= United States Trampoline and Tumbling Association =

The United States Trampoline & Tumbling Association (U.S.T.A.) offers competitions in tumbling, trampoline and double-mini trampoline. It was founded in 1970. Starting with 200 members and one division, the U.S.T.A. now has 6000 members, nine divisions for tumbling, and six divisions for the double-mini trampoline and the trampoline. The U.S.T.A. offers scholarships to athletes, and has been an allied member of the Amateur Athletic Union since 1997.

By 1970, the sport of trampoline experienced tremendous growth in both numbers of participants and new private clubs opening up across the United States. Although the Amateur Athletic Union (AAU) remained the governing body for the sport; sponsoring annual national competitions and sanctioning athletes for international competitions, the AAU had limited involvement with youth programming.
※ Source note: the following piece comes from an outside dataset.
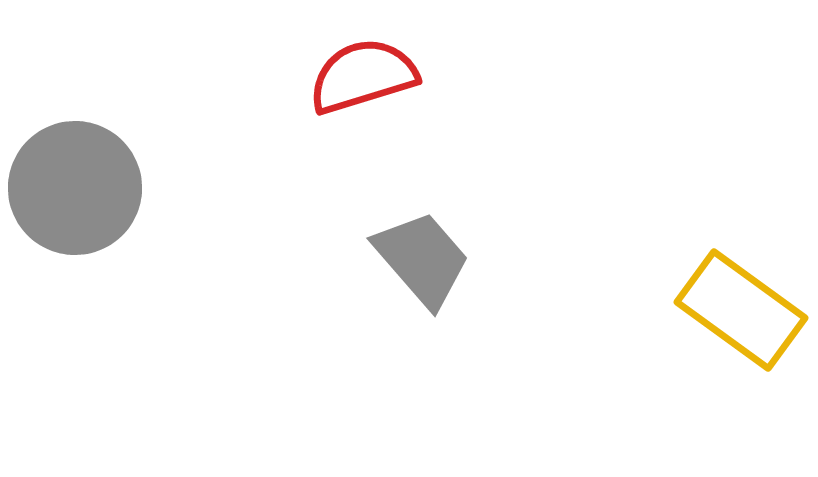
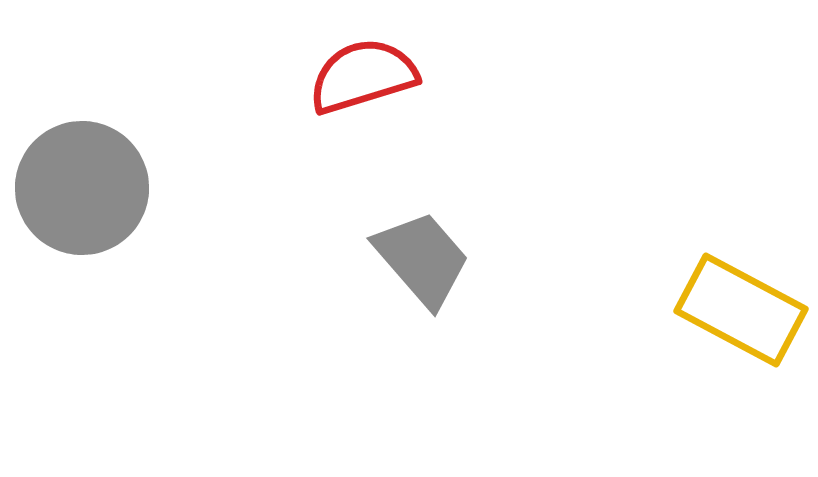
gray circle: moved 7 px right
yellow rectangle: rotated 8 degrees counterclockwise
In addition, a decision had been made by the United States Gymnastic Federation to exclude trampoline from their sanctioned gymnastics competitions.

In October 1970, George Nissen and Larry Griswold assembled a select group of thirty-three U.S. trampoline and tumbling coaches and asked them to collaborate on the formation of a new organization to support and promote the sport of trampoline and tumbling. The U.S.T.A., would work hand-in-hand with the AAU, which remained the governing body for the sport of trampoline.